§ DATASET EXCERPTS:
------------------------------

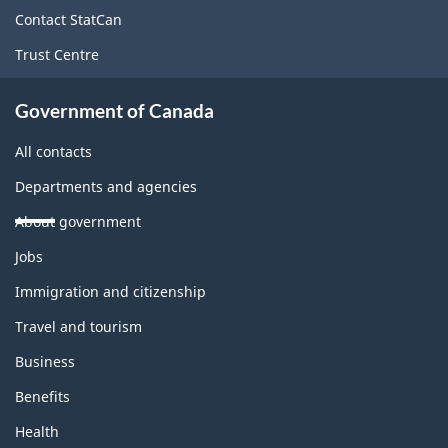
site
Contact StatCan
Trust Centre
Government of Canada
All contacts
Departments and agencies
About government
Themes
Jobs
and
topics
Immigration and citizenship
Travel and tourism
Business
Benefits
Health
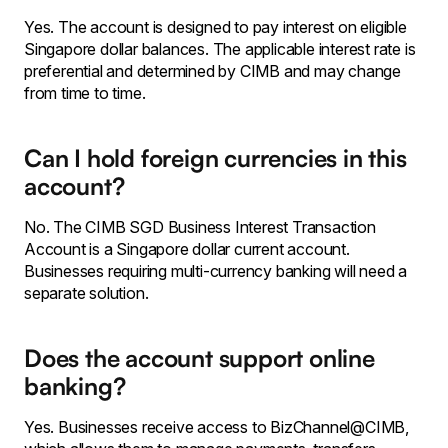
Yes. The account is designed to pay interest on eligible
Singapore dollar balances. The applicable interest rate is
preferential and determined by CIMB and may change
from time to time.
Can I hold foreign currencies in this
account?
No. The CIMB SGD Business Interest Transaction
Account is a Singapore dollar current account.
Businesses requiring multi-currency banking will need a
separate solution.
Does the account support online
banking?
Yes. Businesses receive access to BizChannel@CIMB,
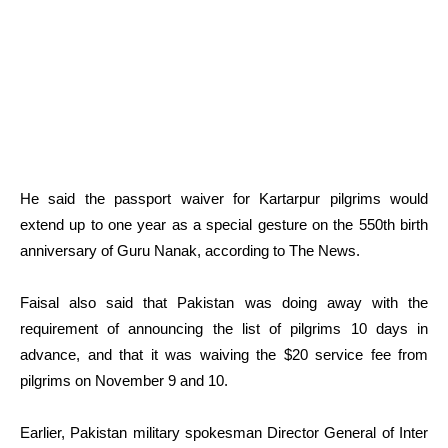
He said the passport waiver for Kartarpur pilgrims would
extend up to one year as a special gesture on the 550th birth
anniversary of Guru Nanak, according to The News.
Faisal also said that Pakistan was doing away with the
requirement of announcing the list of pilgrims 10 days in
advance, and that it was waiving the $20 service fee from
pilgrims on November 9 and 10.
Earlier, Pakistan military spokesman Director General of Inter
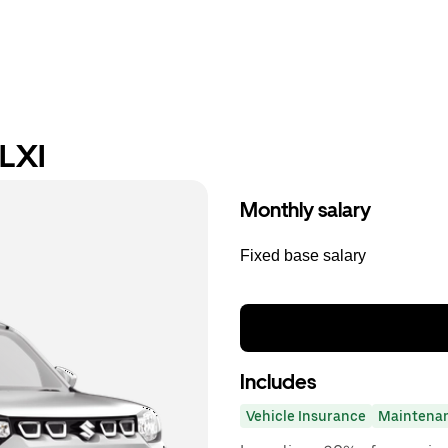
 LXI
Monthly salary
Fixed base salary
Includes
Vehicle Insurance
Maintena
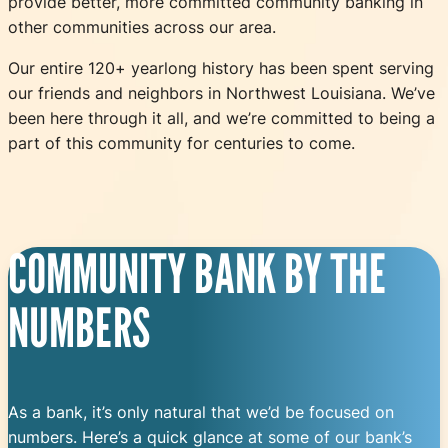
provide better, more committed community banking in
other communities across our area.
Our entire 120+ yearlong history has been spent serving
our friends and neighbors in Northwest Louisiana. We’ve
been here through it all, and we’re committed to being a
part of this community for centuries to come.
COMMUNITY BANK BY THE
NUMBERS
As a bank, it’s only natural that we’d be focused on
numbers. Here’s a quick glance at some of our bank’s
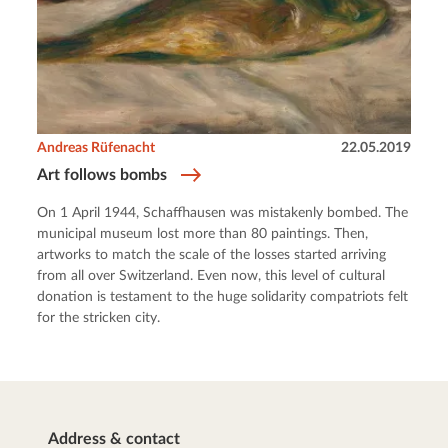
Andreas Rüfenacht
22.05.2019
Art follows bombs
On 1 April 1944, Schaffhausen was mistakenly bombed. The
municipal museum lost more than 80 paintings. Then,
artworks to match the scale of the losses started arriving
from all over Switzerland. Even now, this level of cultural
donation is testament to the huge solidarity compatriots felt
for the stricken city.
Address & contact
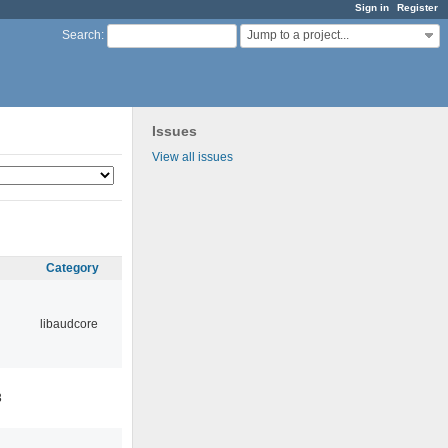
Sign in
Register
Jump to a project...
Search
:
Issues
View all issues
Category
libaudcore
3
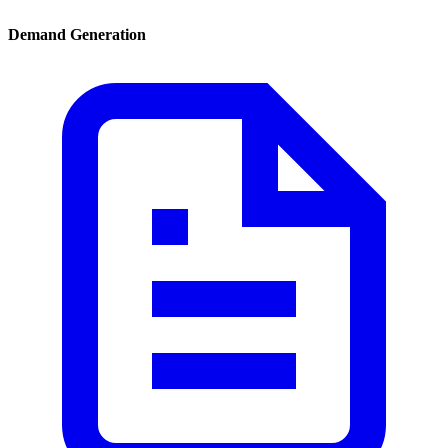
Demand Generation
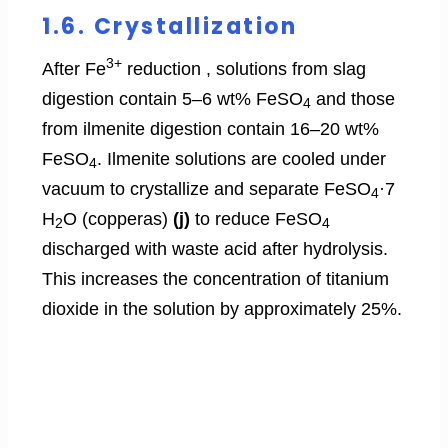
1.6. Crystallization
3+
After Fe
reduction , solutions from slag
digestion contain 5–6 wt% FeSO
and those
4
from ilmenite digestion contain 16–20 wt%
FeSO
. Ilmenite solutions are cooled under
4
vacuum to crystallize and separate FeSO
·7
4
H
O (copperas)
(j)
to reduce FeSO
2
4
discharged with waste acid after hydrolysis.
This increases the concentration of titanium
dioxide in the solution by approximately 25%.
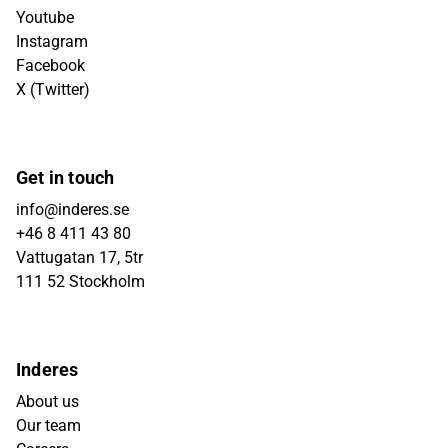
Youtube
Instagram
Facebook
X (Twitter)
Get in touch
info@inderes.se
+46 8 411 43 80
Vattugatan 17, 5tr
111 52 Stockholm
Inderes
About us
Our team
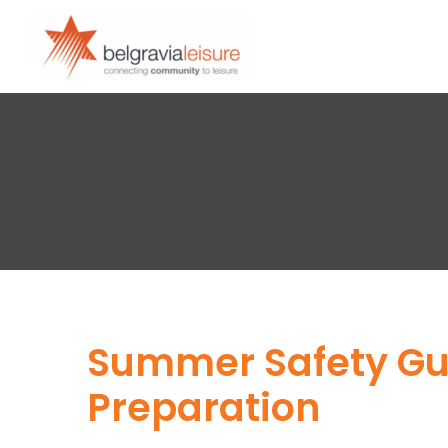
Summer Safety Gui
Preparation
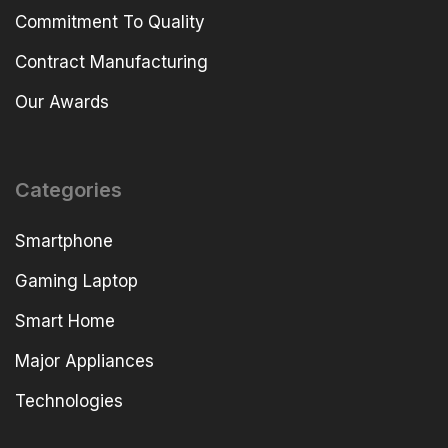
Commitment To Quality
Contract Manufacturing
Our Awards
Categories
Smartphone
Gaming Laptop
Smart Home
Major Appliances
Technologies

------------------------------

Leave out all pictures and output each line exactly, from the top of the records through the line that holds "Yes. The account".

site
Contact StatCan
Trust Centre
Government of Canada
All contacts
Departments and agencies
About government
Themes
Jobs
and
topics
Immigration and citizenship
Travel and tourism
Business
Benefits
Health
Yes. The account is designed to pay interest on eligible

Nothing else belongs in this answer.